This file is a short polemical-theoretical essay. Rothbard’s scope is conceptual and strategic: he clarifies what “revolution” should mean for libertarians, arguing against the common reduction of revolution to street violence or dramatic seizure of state buildings. He begins from Karl Hess’s description of libertarianism as revolutionary and uses that occasion to reclaim the term for a long historical process of intellectual, moral, organizational, and political transformation.
This raises the point that very few Americans understand the true meaning of the word “revolution.”
Rothbard’s central move is to distinguish revolution from insurrection. Barricades and confrontations may occur, but they are only episodic expressions of a deeper movement. Revolution is instead a many-sided social process involving theorists, writers, organizers, activists, patrons, and institutions. This allows him to define libertarian politics not as mere resistance, but as the continuation of a civilizational project.
Revolution is a mighty, complex, long-run process, a complicated movement with many vital parts and functions.
The essay’s main historical frame is the classical-liberal tradition of the seventeenth through nineteenth centuries, which Rothbard redescribes as “classical radical” rather than merely liberal. He presents this tradition as the great revolutionary force that broke the older world of monarchy, feudal privilege, mercantilism, theocracy, war, and subsistence misery. Its achievement was not simply constitutional reform but the opening of modern liberty, prosperity, and hope.
All that man has achieved today, in progress, in hope, in living standards, we can attribute to that revolutionary movement, to that “revolution.”
Structurally, the essay moves from definition to genealogy to polemical contrast. After redefining revolution, Rothbard identifies libertarian ancestors: La Boétie, the Levellers, the philosophes, the physiocrats, Paine, Henry, James Mill, Cobden, the Jacksonians, abolitionists, Thoreau, Bastiat, and Molinari. The list is not decorative; it demonstrates that libertarianism is, for him, a continuous radical tradition rather than a recent conservative tendency. Ideas “blended into activist movements,” and those movements sometimes erupted into violent revolutions, but the decisive process was broader than violence.
The barricades, while important, were just one small part of this great process.
Rothbard’s final conceptual move is to deny socialism the title of revolution. Although socialism claims radical ends—liberty, progress, the abolition or withering away of the state—Rothbard argues that it pursues them through statist and collectivist means inherited from the old order. The essay therefore reverses the usual political taxonomy: libertarianism is radical and revolutionary; socialism is reactionary.
Socialism is neither genuinely radical nor truly revolutionary.

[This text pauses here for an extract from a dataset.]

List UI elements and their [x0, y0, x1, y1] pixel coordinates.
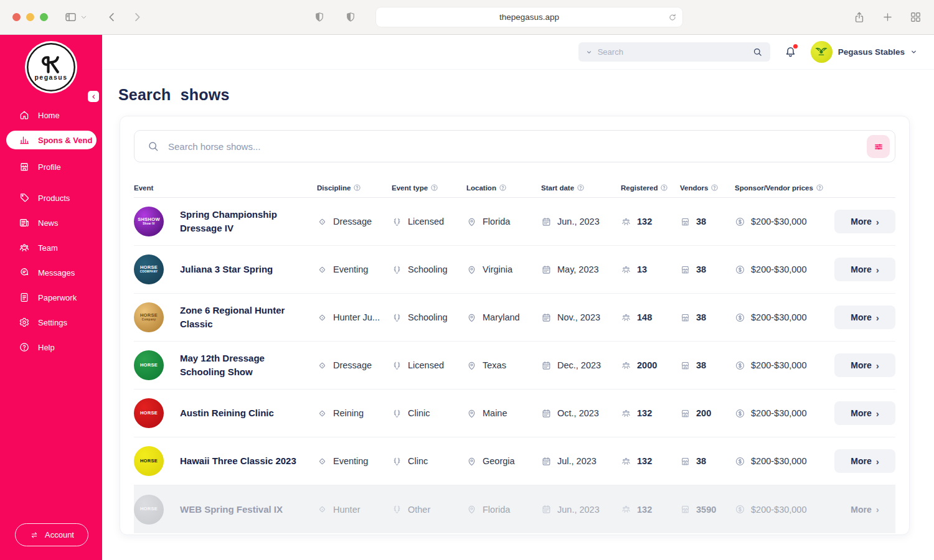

The relevance of the essay lies in its effort to give libertarianism a revolutionary self-understanding without reducing it to violence. Rothbard’s “revolution” is historical memory, intellectual labor, mass persuasion, and institutional transformation. Its unfinished business is the completion of the classical-liberal project: the liberation of social life from state domination.
This great revolution was our fathers'; it is now our task to complete its unfinished promise.
The closing claim is uncompromising. Rothbard makes libertarianism not one reform movement among others, but the only force capable of completing the old radical project of replacing rule over persons with peaceful social coordination.
Only libertarianism is truly radical.